== TO DO ==
Say how many lines in the records contain "Your". The reply must consist of the number alone.

Segment Start: DATA

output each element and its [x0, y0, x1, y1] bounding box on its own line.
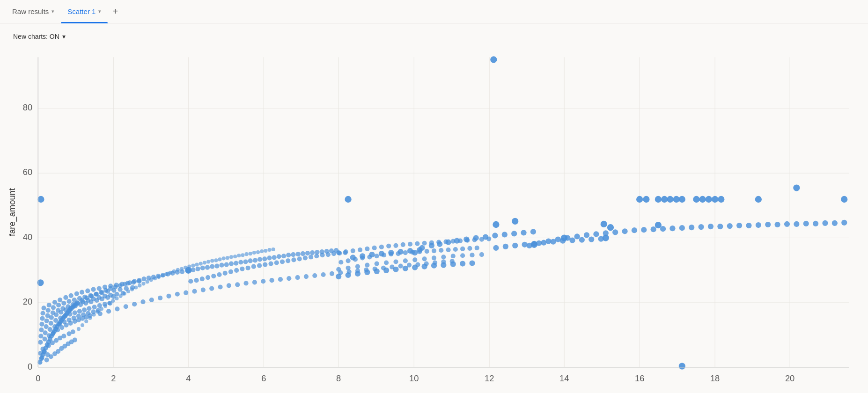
svg-point-205 — [277, 254, 281, 259]
svg-point-300 — [451, 254, 456, 258]
svg-point-409 — [210, 259, 214, 262]
svg-point-268 — [338, 260, 343, 264]
svg-point-425 — [272, 247, 275, 251]
svg-point-427 — [106, 309, 111, 313]
svg-point-221 — [206, 275, 210, 280]
svg-text:0: 0 — [28, 362, 32, 371]
svg-text:16: 16 — [635, 373, 644, 383]
svg-point-464 — [424, 261, 429, 266]
svg-point-448 — [287, 276, 291, 281]
svg-point-193 — [220, 263, 224, 268]
svg-point-75 — [66, 318, 71, 322]
svg-point-332 — [530, 229, 536, 234]
svg-point-77 — [76, 314, 81, 319]
svg-point-426 — [98, 311, 103, 316]
svg-point-466 — [441, 259, 446, 264]
svg-point-364 — [706, 196, 712, 203]
svg-point-303 — [479, 252, 484, 257]
svg-point-355 — [643, 196, 649, 203]
svg-point-167 — [94, 292, 99, 297]
svg-point-329 — [502, 232, 508, 237]
svg-point-70 — [43, 330, 48, 335]
svg-point-419 — [249, 252, 252, 255]
svg-point-92 — [87, 306, 91, 311]
svg-point-197 — [238, 260, 243, 264]
svg-point-53 — [61, 334, 66, 338]
svg-point-227 — [240, 267, 244, 271]
svg-point-532 — [813, 221, 818, 226]
svg-point-299 — [441, 255, 446, 259]
svg-point-235 — [286, 258, 290, 263]
svg-point-173 — [123, 282, 127, 286]
svg-point-317 — [460, 261, 465, 266]
svg-point-442 — [235, 282, 240, 287]
svg-point-462 — [407, 263, 412, 268]
svg-point-460 — [390, 265, 394, 269]
svg-point-93 — [92, 305, 96, 309]
svg-point-223 — [217, 272, 221, 277]
svg-point-114 — [51, 310, 55, 315]
svg-point-76 — [72, 316, 76, 320]
svg-point-133 — [66, 299, 71, 304]
svg-point-286 — [467, 246, 472, 251]
svg-point-234 — [280, 259, 285, 264]
svg-point-508 — [584, 232, 589, 238]
svg-point-495 — [360, 253, 365, 259]
svg-point-385 — [119, 294, 123, 298]
svg-point-517 — [669, 226, 675, 231]
svg-point-516 — [660, 226, 666, 232]
svg-point-174 — [127, 280, 132, 285]
svg-point-360 — [673, 196, 679, 203]
svg-point-502 — [527, 243, 532, 248]
svg-point-91 — [82, 307, 87, 312]
svg-point-145 — [41, 306, 46, 310]
svg-point-408 — [206, 260, 210, 263]
svg-point-324 — [454, 238, 460, 244]
svg-point-400 — [176, 268, 180, 272]
svg-text:20: 20 — [785, 373, 794, 383]
svg-point-335 — [512, 243, 518, 248]
svg-point-506 — [565, 235, 570, 240]
svg-point-366 — [718, 196, 724, 203]
svg-point-328 — [492, 233, 498, 238]
svg-point-514 — [641, 227, 647, 233]
svg-point-82 — [39, 328, 44, 332]
svg-point-511 — [612, 229, 618, 235]
svg-point-298 — [432, 255, 436, 260]
svg-point-228 — [246, 266, 250, 270]
svg-point-202 — [262, 256, 267, 261]
svg-point-507 — [574, 233, 580, 239]
svg-point-436 — [184, 291, 188, 295]
svg-point-291 — [365, 263, 369, 268]
svg-point-395 — [157, 275, 161, 279]
svg-point-172 — [118, 283, 122, 288]
svg-point-152 — [80, 290, 84, 295]
svg-point-209 — [296, 252, 301, 256]
svg-point-417 — [241, 253, 244, 257]
svg-point-346 — [37, 196, 44, 203]
svg-point-467 — [450, 259, 455, 263]
svg-point-500 — [407, 248, 413, 254]
svg-point-413 — [226, 256, 229, 260]
svg-point-368 — [793, 184, 800, 191]
tab-scatter-1[interactable]: Scatter 1 ▾ — [61, 0, 108, 23]
svg-point-294 — [393, 259, 398, 264]
svg-point-253 — [386, 244, 391, 248]
svg-point-147 — [52, 300, 57, 305]
svg-point-79 — [86, 311, 90, 315]
tab-raw-results[interactable]: Raw results ▾ — [6, 0, 61, 23]
svg-text:60: 60 — [23, 167, 32, 177]
svg-point-83 — [44, 324, 49, 329]
svg-point-219 — [194, 278, 199, 283]
svg-point-89 — [73, 310, 77, 315]
new-charts-toggle[interactable]: New charts: ON ▾ — [9, 31, 69, 42]
tab-add-button[interactable]: + — [108, 0, 123, 23]
svg-point-386 — [123, 292, 126, 296]
svg-point-435 — [175, 292, 180, 297]
svg-point-354 — [636, 196, 643, 203]
svg-point-388 — [130, 287, 134, 291]
svg-text:14: 14 — [559, 373, 569, 383]
svg-point-330 — [511, 231, 517, 236]
svg-point-350 — [512, 218, 518, 225]
svg-point-455 — [347, 269, 352, 274]
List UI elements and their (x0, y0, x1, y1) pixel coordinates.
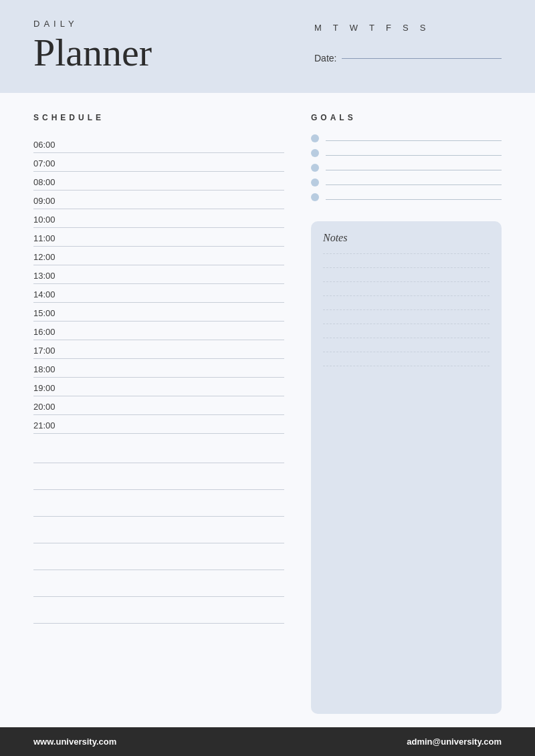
goal-dot (311, 134, 319, 142)
footer-email: admin@university.com (407, 737, 502, 747)
schedule-times: 06:0007:0008:0009:0010:0011:0012:0013:00… (33, 134, 284, 434)
time-row: 17:00 (33, 340, 284, 359)
time-row: 11:00 (33, 228, 284, 247)
time-row: 06:00 (33, 134, 284, 153)
goal-dot (311, 149, 319, 157)
schedule-extra-line (33, 466, 284, 490)
goals-list (311, 134, 502, 201)
daily-label: DAILY (33, 19, 152, 29)
time-row: 21:00 (33, 415, 284, 434)
notes-line (323, 253, 490, 254)
time-label: 10:00 (33, 215, 66, 225)
time-label: 20:00 (33, 402, 66, 412)
notes-line (323, 352, 490, 352)
notes-line (323, 267, 490, 268)
schedule-extra-line (33, 600, 284, 624)
time-label: 21:00 (33, 420, 66, 430)
notes-box: Notes (311, 221, 502, 714)
right-column: GOALS Notes (311, 113, 502, 714)
time-row: 07:00 (33, 153, 284, 172)
schedule-extra-line (33, 519, 284, 543)
time-row: 13:00 (33, 265, 284, 284)
goal-row (311, 134, 502, 142)
day-label: S (420, 23, 427, 33)
day-label: F (386, 23, 392, 33)
goal-dot (311, 193, 319, 201)
goal-row (311, 193, 502, 201)
goal-row (311, 178, 502, 186)
schedule-title: SCHEDULE (33, 113, 284, 122)
notes-line (323, 309, 490, 310)
footer: www.university.com admin@university.com (0, 727, 535, 756)
notes-line (323, 281, 490, 282)
day-label: W (350, 23, 358, 33)
time-label: 12:00 (33, 252, 66, 262)
date-line (342, 58, 502, 59)
extra-lines (33, 439, 284, 624)
schedule-column: SCHEDULE 06:0007:0008:0009:0010:0011:001… (33, 113, 284, 714)
days-row: MTWTFSS (314, 23, 426, 33)
goal-dot (311, 178, 319, 186)
time-row: 14:00 (33, 284, 284, 303)
goal-line (326, 155, 502, 156)
time-label: 19:00 (33, 383, 66, 393)
time-label: 17:00 (33, 346, 66, 356)
time-label: 14:00 (33, 289, 66, 299)
notes-line (323, 295, 490, 296)
footer-website: www.university.com (33, 737, 116, 747)
time-label: 11:00 (33, 233, 66, 243)
time-label: 15:00 (33, 308, 66, 318)
time-row: 12:00 (33, 247, 284, 265)
notes-title: Notes (323, 232, 490, 244)
date-row: Date: (314, 53, 502, 64)
day-label: M (314, 23, 322, 33)
notes-line (323, 366, 490, 366)
time-label: 09:00 (33, 196, 66, 206)
time-row: 18:00 (33, 359, 284, 378)
time-row: 10:00 (33, 209, 284, 228)
goal-line (326, 199, 502, 200)
goals-section: GOALS (311, 113, 502, 208)
schedule-extra-line (33, 573, 284, 597)
time-label: 18:00 (33, 364, 66, 374)
notes-lines (323, 253, 490, 366)
time-label: 16:00 (33, 327, 66, 337)
header: DAILY Planner MTWTFSS Date: (0, 0, 535, 93)
notes-line (323, 338, 490, 338)
time-label: 06:00 (33, 140, 66, 150)
header-right: MTWTFSS Date: (314, 19, 502, 64)
time-row: 20:00 (33, 396, 284, 415)
time-row: 09:00 (33, 191, 284, 209)
time-label: 07:00 (33, 158, 66, 168)
notes-line (323, 324, 490, 324)
goal-line (326, 140, 502, 141)
day-label: T (333, 23, 339, 33)
day-label: T (369, 23, 375, 33)
header-left: DAILY Planner (33, 19, 152, 74)
main-content: SCHEDULE 06:0007:0008:0009:0010:0011:001… (0, 93, 535, 727)
goal-line (326, 170, 502, 170)
goal-dot (311, 164, 319, 172)
goal-line (326, 184, 502, 185)
time-row: 15:00 (33, 303, 284, 322)
time-row: 16:00 (33, 322, 284, 340)
time-label: 08:00 (33, 177, 66, 187)
schedule-extra-line (33, 546, 284, 570)
day-label: S (403, 23, 409, 33)
time-row: 19:00 (33, 378, 284, 396)
goals-title: GOALS (311, 113, 502, 122)
schedule-extra-line (33, 493, 284, 517)
goal-row (311, 164, 502, 172)
schedule-extra-line (33, 439, 284, 463)
date-label: Date: (314, 53, 336, 64)
goal-row (311, 149, 502, 157)
planner-title: Planner (33, 31, 152, 74)
time-label: 13:00 (33, 271, 66, 281)
time-row: 08:00 (33, 172, 284, 191)
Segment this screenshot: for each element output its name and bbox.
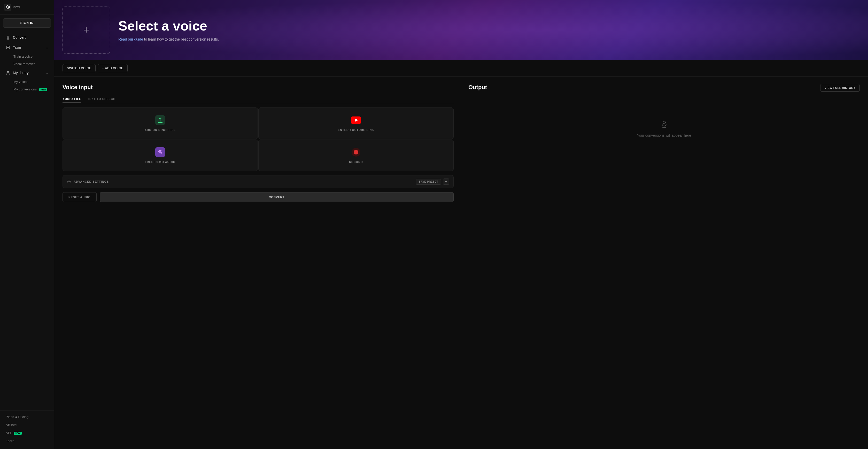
- action-buttons: RESET AUDIO CONVERT: [63, 192, 454, 202]
- reset-audio-button[interactable]: RESET AUDIO: [63, 192, 97, 202]
- sidebar-nav: Convert Train ⌄ Train a voice Vocal remo…: [0, 31, 54, 411]
- output-title: Output: [468, 84, 487, 91]
- record-icon: [351, 147, 361, 157]
- content-area: Voice input AUDIO FILE TEXT TO SPEECH A: [54, 77, 868, 449]
- youtube-icon: [351, 115, 361, 125]
- svg-point-14: [354, 150, 358, 154]
- demo-label: FREE DEMO AUDIO: [145, 160, 176, 163]
- output-header: Output VIEW FULL HISTORY: [468, 84, 860, 95]
- demo-icon: [155, 147, 165, 157]
- controls-bar: SWITCH VOICE + ADD VOICE: [54, 60, 868, 77]
- add-drop-label: ADD OR DROP FILE: [145, 128, 176, 131]
- advanced-settings[interactable]: ADVANCED SETTINGS SAVE PRESET +: [63, 175, 454, 188]
- sidebar-header: BETA: [0, 0, 54, 15]
- voice-input-title: Voice input: [63, 84, 454, 91]
- sidebar-item-convert[interactable]: Convert: [2, 33, 53, 42]
- add-preset-button[interactable]: +: [443, 179, 449, 185]
- convert-button[interactable]: CONVERT: [100, 192, 454, 202]
- input-tabs: AUDIO FILE TEXT TO SPEECH: [63, 95, 454, 103]
- svg-point-12: [159, 151, 161, 153]
- logo-icon: [4, 4, 11, 11]
- svg-point-15: [68, 181, 70, 182]
- hero-subtitle: Read our guide to learn how to get the b…: [118, 37, 219, 41]
- hero-title: Select a voice: [118, 19, 219, 33]
- library-sub-items: My voices My conversions NEW: [0, 78, 54, 93]
- voice-placeholder[interactable]: +: [63, 6, 110, 54]
- logo: BETA: [4, 4, 21, 11]
- person-icon: [6, 70, 10, 75]
- sign-in-button[interactable]: SIGN IN: [3, 18, 51, 28]
- sidebar: BETA SIGN IN Convert: [0, 0, 54, 449]
- advanced-settings-right: SAVE PRESET +: [416, 179, 449, 185]
- sidebar-item-my-conversions[interactable]: My conversions NEW: [11, 86, 54, 93]
- train-sub-items: Train a voice Vocal remover: [0, 53, 54, 68]
- affiliate-link[interactable]: Affiliate: [0, 421, 54, 429]
- sidebar-bottom: Plans & Pricing Affiliate API NEW Learn: [0, 411, 54, 449]
- output-empty-text: Your conversions will appear here: [637, 133, 691, 138]
- hero-text: Select a voice Read our guide to learn h…: [118, 19, 219, 41]
- chevron-down-icon: ⌄: [46, 46, 48, 49]
- save-preset-button[interactable]: SAVE PRESET: [416, 179, 441, 185]
- hero-section: + Select a voice Read our guide to learn…: [54, 0, 868, 60]
- sidebar-item-vocal-remover[interactable]: Vocal remover: [11, 60, 54, 68]
- record-label: RECORD: [349, 160, 363, 163]
- learn-link[interactable]: Learn: [0, 437, 54, 445]
- sidebar-item-train-voice[interactable]: Train a voice: [11, 53, 54, 60]
- output-section: Output VIEW FULL HISTORY Your conversion…: [461, 84, 860, 442]
- tab-audio-file[interactable]: AUDIO FILE: [63, 95, 81, 103]
- plans-pricing-link[interactable]: Plans & Pricing: [0, 413, 54, 421]
- add-voice-plus-icon: +: [83, 25, 89, 35]
- main-content: + Select a voice Read our guide to learn…: [54, 0, 868, 449]
- view-full-history-button[interactable]: VIEW FULL HISTORY: [820, 84, 860, 92]
- input-card-demo[interactable]: FREE DEMO AUDIO: [63, 140, 258, 171]
- input-card-youtube[interactable]: ENTER YOUTUBE LINK: [258, 108, 454, 139]
- new-badge-conversions: NEW: [39, 88, 47, 91]
- svg-point-7: [7, 71, 9, 73]
- add-voice-button[interactable]: + ADD VOICE: [98, 64, 128, 72]
- input-card-add-drop[interactable]: ADD OR DROP FILE: [63, 108, 258, 139]
- youtube-label: ENTER YOUTUBE LINK: [338, 128, 374, 131]
- input-cards-grid: ADD OR DROP FILE ENTER YOUTUBE LINK: [63, 108, 454, 171]
- my-library-label: My library: [13, 71, 43, 75]
- gear-icon: [67, 179, 71, 184]
- output-empty-state: Your conversions will appear here: [468, 102, 860, 154]
- output-mic-icon: [660, 120, 668, 130]
- chevron-down-icon-library: ⌄: [46, 71, 48, 74]
- sidebar-item-my-voices[interactable]: My voices: [11, 78, 54, 86]
- sidebar-item-my-library[interactable]: My library ⌄: [2, 68, 53, 78]
- api-link[interactable]: API NEW: [0, 429, 54, 437]
- voice-input-section: Voice input AUDIO FILE TEXT TO SPEECH A: [63, 84, 461, 442]
- input-card-record[interactable]: RECORD: [258, 140, 454, 171]
- svg-rect-0: [4, 4, 11, 11]
- plus-circle-icon: [6, 45, 10, 50]
- svg-point-1: [7, 36, 9, 37]
- upload-icon: [155, 115, 165, 125]
- svg-point-16: [663, 121, 665, 124]
- train-label: Train: [13, 46, 43, 50]
- tab-text-to-speech[interactable]: TEXT TO SPEECH: [87, 95, 116, 103]
- new-badge-api: NEW: [14, 432, 22, 435]
- convert-label: Convert: [13, 35, 48, 39]
- advanced-settings-left: ADVANCED SETTINGS: [67, 179, 109, 184]
- sidebar-item-train[interactable]: Train ⌄: [2, 42, 53, 53]
- microphone-icon: [6, 35, 10, 40]
- beta-badge: BETA: [13, 6, 21, 8]
- guide-link[interactable]: Read our guide: [118, 37, 143, 41]
- switch-voice-button[interactable]: SWITCH VOICE: [63, 64, 96, 72]
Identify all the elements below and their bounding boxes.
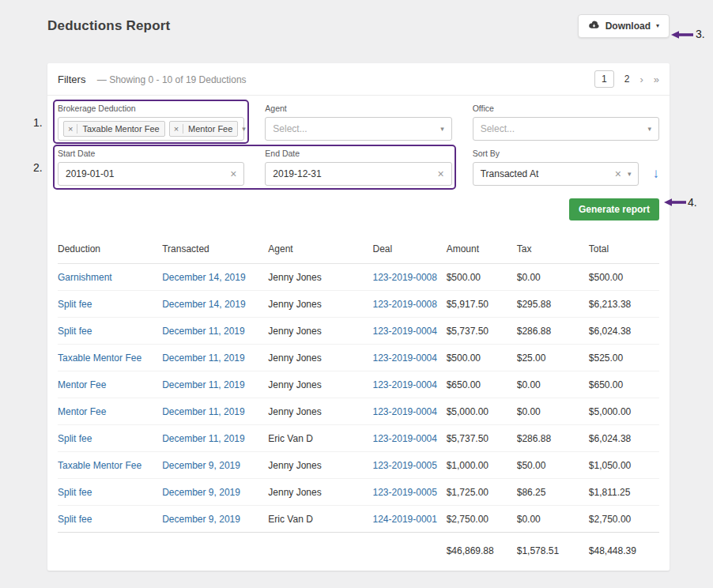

Segment End: DATA

== ANSWER SPACE ==
3